Top Tech Trends Fueling Advances in Life Sciences and Healthcare

The 2020 Gartner Hype Cycle for Emerging Technologies distills more than 1,700 unique technologies to a list of 30 technology profiles that will significantly change society and business over the next five to ten years. In the fields of Life Sciences and Healthcare, speeding up drug discovery, enabling personalized healthcare and empowering modeling of COVID-19 therapies and healthcare systems are just some of the ways in which top emerging technologies are helping us tackle the ever-increasing challenges of our complex world. Let’s take a look at a few of the technologies and trends that are fueling advances in Life Sciences and Healthcare, with several ranking in Gartner’s top 5:

  • Formative artificial intelligence (AI)
  • Digital me
  • Composite architectures
  • Algorithmic trust
  • Beyond silicon

Formative AI

One does not have to be an expert to know that Artificial Intelligence (AI) has been on the rise across a variety of industries and sectors in recent years. Gartner identified “Formative AI” as a Hype Cycle Trend #4. Formative AI is a type of AI that is capable of dynamically changing in response to a given situation. There are further sub-types, including technologies that can produce tailored models to solve specific problems and AI that adapts dynamically over time, creating novel content or altering existing content, including video and images. Other emerging technologies Gartner included in this trend include composite AI, small data, self-supervising learning and differential privacy.

Formative AI has many positive uses in drug discovery, synthetic data generation and even in the arts. On the other hand, this type of AI can produce new or altered artifacts based on original content — a technology responsible for deep fakes. The rise of the use of deep fakes as weapons in the disinformation campaigns in politics and business will be a growing concern over the next 5 years.

Digital Me

Gartner’s Hype Cycle Trend #5 is “digital me”. This is a broad category for digital models that represent humans in both real and virtual worlds.

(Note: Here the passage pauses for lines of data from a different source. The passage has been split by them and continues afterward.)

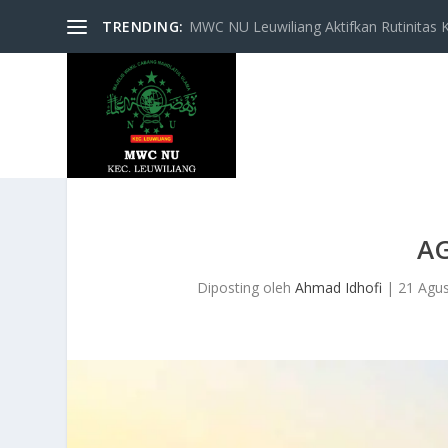
TRENDING:
MWC NU Leuwiliang Aktifkan Rutinitas Keg
A
Diposting oleh
Ahmad Idhofi
|
21 Agu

As technology integrates with people (and vise versa) more and more, the opportunities to create digital versions of ourselves are on the rise.

Examples of this include bidirectional Brain-Machine Interfaces (BMIs), wearable or implantable devices that can monitor electrical activity in the human brain and use electrical stimulation to alter it. BMIs enable two-way communication between a brain and a computer. While there are many potential beneficial uses of this technology, like helping people with mental health conditions, boosting energy and improving mood, BMIs raise social and ethical concerns and are vulnerable targets for hackers.

Digital Twin

Digital Twin, or Virtual Twin, is a specific category under the broad “Digital Me” umbrella. Digital Twin technologies opened up new possibilities for many industries, from aviation four decades ago to manufacturing, and the most recent frontiers: Life Sciences and Healthcare. By understanding and representing the invisible or hard to see, Digital Twin enables us to represent life in new ways. Digitalization has been a mainstay in designing, building and maintaining products for years. But however sophisticated and complex the manufactured products may be, the human body is the world’s most complex and intricate system.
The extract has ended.